# budgie nesting box



## shannon92 (Dec 6, 2021)

i recently installed a nesting box into one of my budgie cages in hopes that they will breed. i put a few shreds of paper in the box but my female budgie has thrown these all out and began chewing the wood up. Is this normal or should i remove the box?


----------



## Cody (Sep 5, 2013)

Please remove the box. Why are you trying to have your birds breed, do you have experience with breeding? Please read this Before You Ever Consider Breeding Your Budgies


----------



## FaeryBee (May 9, 2011)

*The purpose of this forum is to promote the BEST PRACTICES in the care of budgies for their optimal Health and Well-Being

You need to remove the nesting box immediately.

When you have mixed genders, it is very important to do everything necessary to prevent breeding.
Budgies are much healthier and happier when they are never bred.
*
*A Heartfelt Plea to All Members*
*Tips For Discouraging Breeding*
*Before You Ever Consider Breeding Your Budgies*
*Guidance for Breeding Advice Threads*

*Before breeding any species, it is important to learn as much about the animals, their personalities, and the best practices to follow for responsible and ethical breeding prior to making the commitment to take on the responsibility.
You have neither the knowledge nor the experience level to even consider breeding your budgies.*


----------



## StarlingWings (Mar 15, 2013)

Please take the advice provided above. FaeryBee is 100% correct 👍🏻


----------



## shannon92 (Dec 6, 2021)

FaeryBee said:


> *The purpose of this forum is to promote the BEST PRACTICES in the care of budgies for their optimal Health and Well-Being
> 
> You need to remove the nesting box immediately.
> 
> ...





FaeryBee said:


> *The purpose of this forum is to promote the BEST PRACTICES in the care of budgies for their optimal Health and Well-Being
> 
> You need to remove the nesting box immediately.
> 
> ...


i have owned budgies for 5 years. i was simply asking if the behaviour my budgie is showing is cause for concern, a question i still don’t have an answer to


----------



## Sweety's mom (4 mo ago)

shannon92 said:


> i have owned budgies for 5 years. i was simply asking if the behaviour my budgie is showing is cause for concern, a question i still don’t have an answer to


Respectfully, what the above posters/moderators are telling you is that if you don't have experience breeding bugdies, you should not be attempting to do so. On this forum, the moderators will not allow breeding advice to be given out to anyone who doesn't have breeding experience, because they want to protect the birds from owners who try to do this thinking it will be an easy husbandry hobby. But the birds - both the parents and the chicks - can suffer greatly if not done by experienced, ethical breeders. Which is why the advice you have been given is to remove the nesting box. Your question about whether the behavior is concerning is irrelevant.
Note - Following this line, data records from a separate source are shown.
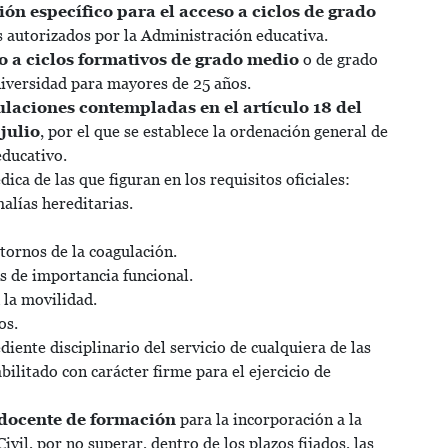
ón específico para el acceso a ciclos de grado
s autorizados por la Administración educativa.
o a ciclos formativos de grado medio
o de grado
universidad para mayores de 25 años.
tulaciones contempladas en el artículo 18 del
julio
, por el que se establece la ordenación general de
educativo.
ca de las que figuran en los requisitos oficiales:
alías hereditarias.
tornos de la coagulación.
s de importancia funcional.
 la movilidad.
os.
iente disciplinario del servicio de cualquiera de las
bilitado con carácter firme para el ejercicio de
 docente
de formación
para la incorporación a la
vil, por no superar, dentro de los plazos fijados, las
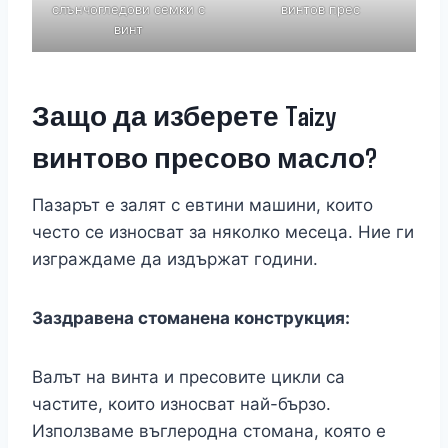
слънчогледови семки с
винтов прес
винт
Защо да изберете Taizy
винтово пресово масло?
Пазарът е залят с евтини машини, които
често се износват за няколко месеца. Ние ги
изграждаме да издържат години.
Заздравена стоманена конструкция:
Валът на винта и пресовите цикли са
частите, които износват най-бързо.
Използваме въглеродна стомана, която е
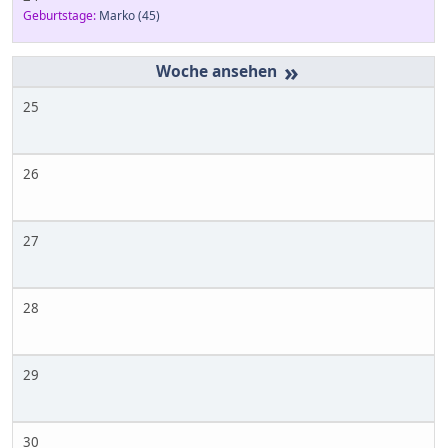
Geburtstage:
Marko
(45)
»
25
26
27
28
29
30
If you responded and showed that you have a lot of first hand ethical breeding experience, then your question may be answered.


----------



## srirachaseahawk (Sep 5, 2021)

Well, to “directly” answer your question: Yes, you should remove the box. 
The reasons have been articulated quite throughly above.


----------



## FaeryBee (May 9, 2011)

*Owning budgies for 5 years does not mean you are in any way qualified to breed them.*

*Your question WAS answered in my first post.*
*You need to remove the nest box immediately. You should NOT be breeding your budgies.*


----------